While this choice to focus on mass appeal isn't inherently bad, it forces larger developers to take fewer risks and innovate at a slower rate.
Indie games, like "Dustforce," are currently thriving because they help resolve the stagnation of the gaming market. "Since indie game developers are, in general, willing to take more risks than AAA developers, we'll likely see most of the exploration with them," Terence explains. So while AAA developers – the biggest, most funded design houses – fall short of innovation, indie games toy with concepts and mechanics that don't necessarily appeal to everyone but offer an experience that is craved by some.
Maarten Brouwer shares some of Terence's ideas. "I think it's also about game ecology," writes the indie developer who partnered with Daniel Ernst to form indie developer Serious Brew in an email interview. "Earlier there were a lot of middle-sized game companies that dared to experiment and offer new experiences. But now they're mostly either gone or eaten by the big conservative ones, leaving a niche that indies have filled."

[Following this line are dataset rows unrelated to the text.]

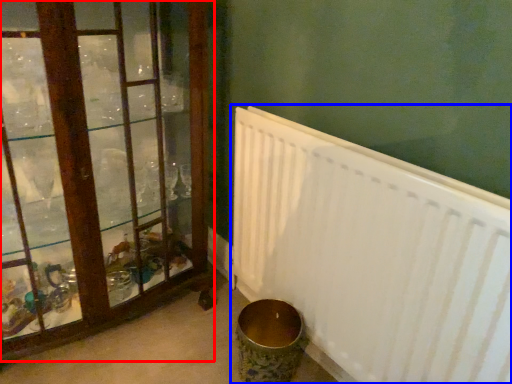 Question: Which point is further to the camera, window (highlighted by a red box) or radiator (highlighted by a blue box)?

Choices:
 (A) window
 (B) radiator

Answer: (A) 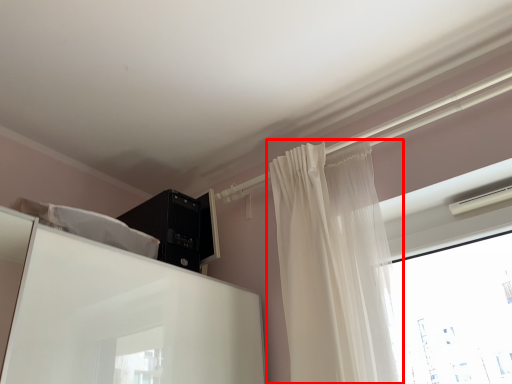 Question: From the image's perspective, what is the correct spatial positioning of curtain (annotated by the red box) in reference to appliance?

Choices:
 (A) below
 (B) above

Answer: (A) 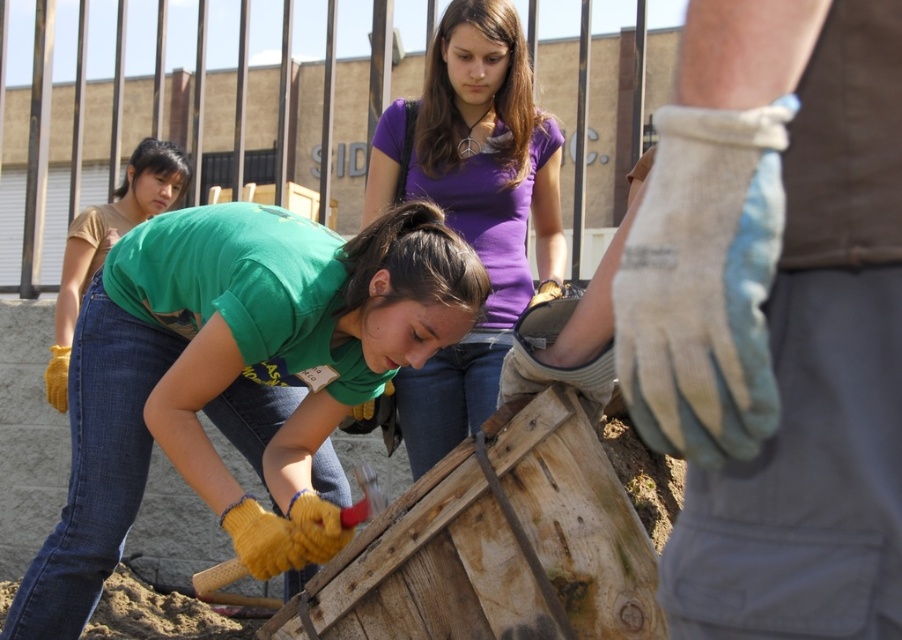 You are standing in front of the wooden structure being worked on. Which object is closer to you, the matte yellow gloves at lower left or the purple cotton shirt at upper center?

The matte yellow gloves at lower left is closer to the viewer than the purple cotton shirt at upper center. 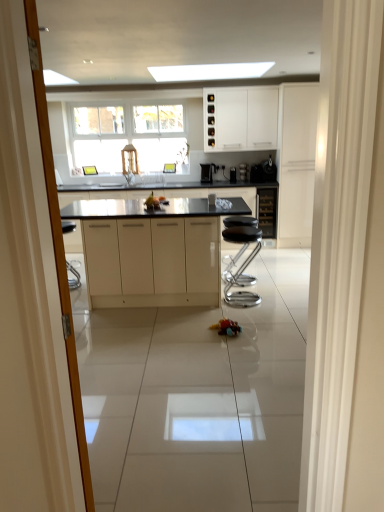 Question: Could you tell me if black granite countertop at center is turned towards matte black cabinet at center, placed as the second cabinetry when sorted from left to right?

Choices:
 (A) yes
 (B) no

Answer: (B)

Question: From the image's perspective, is black granite countertop at center under matte black cabinet at center, placed as the second cabinetry when sorted from left to right?

Choices:
 (A) no
 (B) yes

Answer: (B)

Question: Considering the relative sizes of black granite countertop at center and matte black cabinet at center, placed as the second cabinetry when sorted from left to right, in the image provided, is black granite countertop at center bigger than matte black cabinet at center, placed as the second cabinetry when sorted from left to right,?

Choices:
 (A) yes
 (B) no

Answer: (A)

Question: Considering the relative positions of black granite countertop at center and matte black cabinet at center, positioned as the 2th cabinetry in right-to-left order, in the image provided, is black granite countertop at center to the left of matte black cabinet at center, positioned as the 2th cabinetry in right-to-left order, from the viewer's perspective?

Choices:
 (A) no
 (B) yes

Answer: (B)

Question: Can you confirm if black granite countertop at center is taller than matte black cabinet at center, placed as the second cabinetry when sorted from left to right?

Choices:
 (A) yes
 (B) no

Answer: (A)

Question: From a real-world perspective, is rubberized plastic toy car at center physically located above or below satin black coffee machine at center, which is the 1th coffee machine from left to right?

Choices:
 (A) above
 (B) below

Answer: (B)

Question: From the image's perspective, relative to satin black coffee machine at center, which is the 1th coffee machine from left to right, is rubberized plastic toy car at center above or below?

Choices:
 (A) above
 (B) below

Answer: (B)

Question: Is rubberized plastic toy car at center in front of or behind satin black coffee machine at center, which is the 1th coffee machine from left to right, in the image?

Choices:
 (A) front
 (B) behind

Answer: (A)

Question: From their relative heights in the image, would you say rubberized plastic toy car at center is taller or shorter than satin black coffee machine at center, the 2th coffee machine positioned from the right?

Choices:
 (A) short
 (B) tall

Answer: (A)

Question: Is metallic silver coffee machine at center, marked as the third appliance in a right-to-left arrangement, taller or shorter than satin black coffee machine at center, the second coffee machine in the left-to-right sequence?

Choices:
 (A) short
 (B) tall

Answer: (A)

Question: From a real-world perspective, relative to satin black coffee machine at center, arranged as the first coffee machine when viewed from the right, is metallic silver coffee machine at center, marked as the third appliance in a right-to-left arrangement, vertically above or below?

Choices:
 (A) above
 (B) below

Answer: (B)

Question: Based on their sizes in the image, would you say metallic silver coffee machine at center, which appears as the 1th appliance when viewed from the left, is bigger or smaller than satin black coffee machine at center, the second coffee machine in the left-to-right sequence?

Choices:
 (A) big
 (B) small

Answer: (B)

Question: Considering the positions of point (235, 179) and point (241, 165), is point (235, 179) closer or farther from the camera than point (241, 165)?

Choices:
 (A) farther
 (B) closer

Answer: (A)

Question: From the image's perspective, is white matte cabinet at right, the first cabinetry viewed from the right, positioned above or below white matte cabinet at upper center, acting as the 3th cabinetry starting from the right?

Choices:
 (A) below
 (B) above

Answer: (A)

Question: Looking at the image, does white matte cabinet at right, which is counted as the third cabinetry, starting from the left, seem bigger or smaller compared to white matte cabinet at upper center, arranged as the first cabinetry when viewed from the left?

Choices:
 (A) small
 (B) big

Answer: (B) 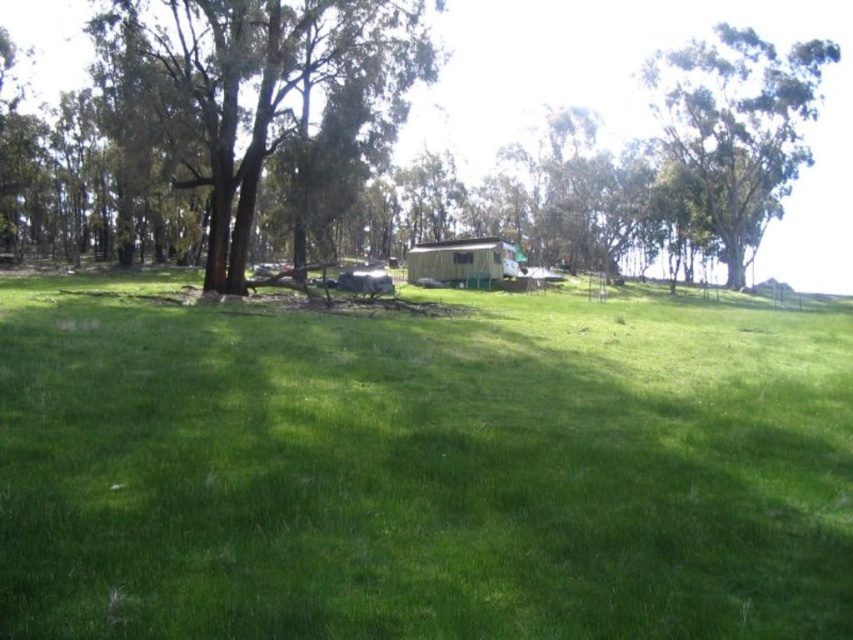 Can you confirm if green grassy field at center is positioned to the left of green leafy tree at upper right?

Correct, you'll find green grassy field at center to the left of green leafy tree at upper right.

Can you confirm if green grassy field at center is bigger than green leafy tree at upper right?

Actually, green grassy field at center might be smaller than green leafy tree at upper right.

Is point (102, 518) closer to camera compared to point (682, 113)?

Yes, it is in front of point (682, 113).

Image resolution: width=853 pixels, height=640 pixels. In order to click on green grassy field at center in this screenshot , I will do 421,468.

Can you confirm if green grassy field at center is shorter than brown textured tree at center?

Correct, green grassy field at center is not as tall as brown textured tree at center.

Between green grassy field at center and brown textured tree at center, which one has less height?

green grassy field at center

Which is behind, point (141, 545) or point (701, 24)?

Positioned behind is point (701, 24).

The image size is (853, 640). I want to click on green grassy field at center, so coord(421,468).

Looking at this image, which is more to the left, green grassy field at center or white plastic hut at center?

From the viewer's perspective, green grassy field at center appears more on the left side.

Who is higher up, green grassy field at center or white plastic hut at center?

Positioned higher is white plastic hut at center.

Between point (796, 401) and point (436, 257), which one is positioned behind?

Point (436, 257)

The image size is (853, 640). Identify the location of green grassy field at center. (421, 468). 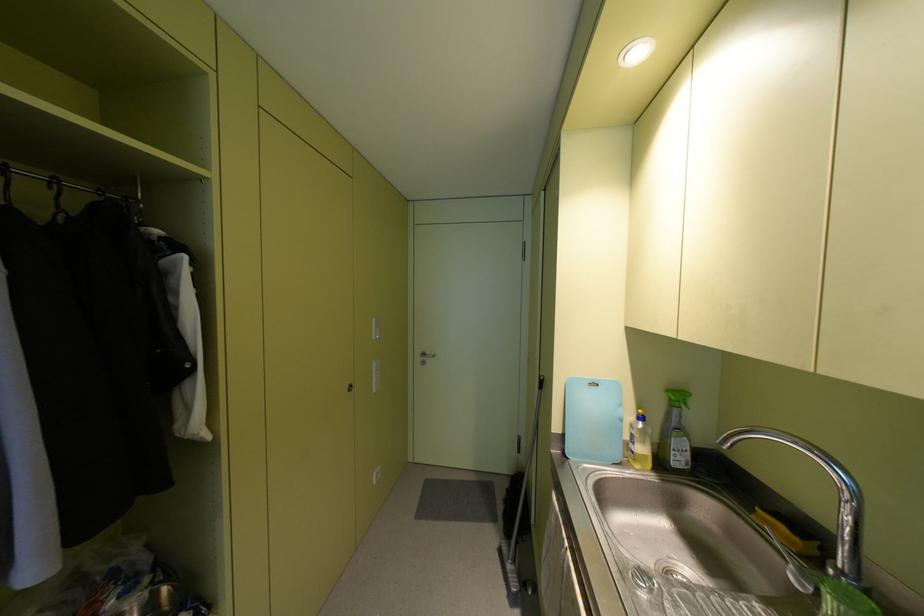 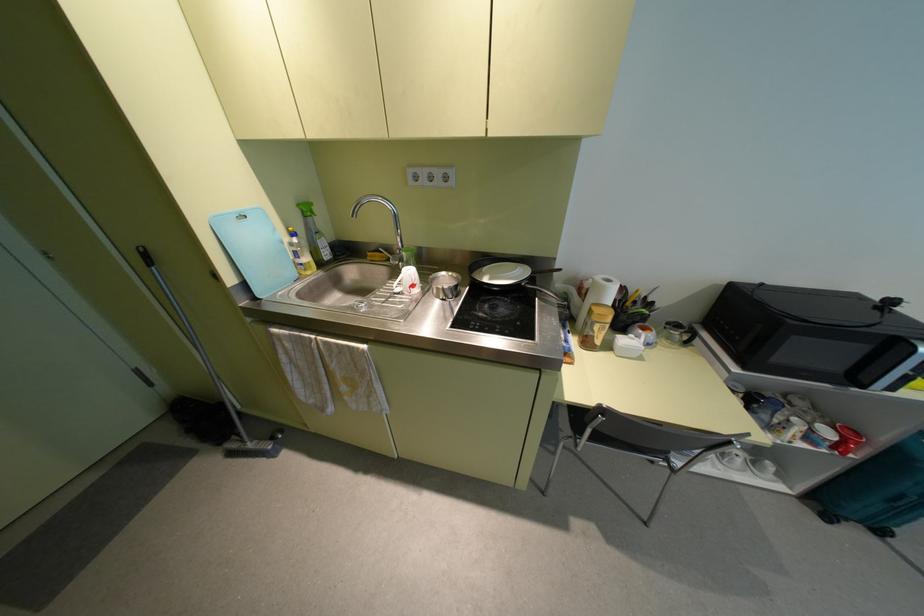 In the second image, find the point that corresponds to the point at 507,565 in the first image.

(250, 445)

The duo released their first title, "Cargo Commander," last year, a game about a lonely blue-collar worker whose job is to collect cargo from abandoned shipping containers in the darkness of outer space. As players work through the game, they can see the developer's thumbprint. Maarten and Daniel take the core concept – a blue-collar man's day job in outer space – and experiment to find out how far it can go. It feels like the 'real science' behind game mechanic development.
Maarten agrees and says he views indie games, "as little laboratories that brew strange potions, mixtures of tastes that you wouldn't expect together and forgotten flavors that trigger lost memories or elicit surprisingly deep emotions." He goes on to clarify that, "Of course, quite some indie games are made for other reasons, and AAA games sometimes create really new experiences that indies never could with their budget, but this feeling of being on the experimental edge is what I love of indie development."
Indie games are becoming more popular because of their accessibility. "It's also easier to sell a game, since you got more places to sell your game," Daniel explains. "You got Android, IOS, Steam, and many other portals to sell your game on. And it does not really matter if you are an experienced game designer or a hobbyist for some of those portals. If you have an interesting idea or a well-marketed idea, you can sell your game."
This is not only great for the developers, but for us gamers. We have this huge selection of games to browse through and find custom experiences that were never before available.
And finally the most impressive thing about indie games: they can be developed anywhere in the world. Serious Brew is located in the Netherlands and Hitbox Team is in Australia. There could be a small group of friends in some apartment, basement, or office here in Erie, Pa. that is helping to create the new world of gaming.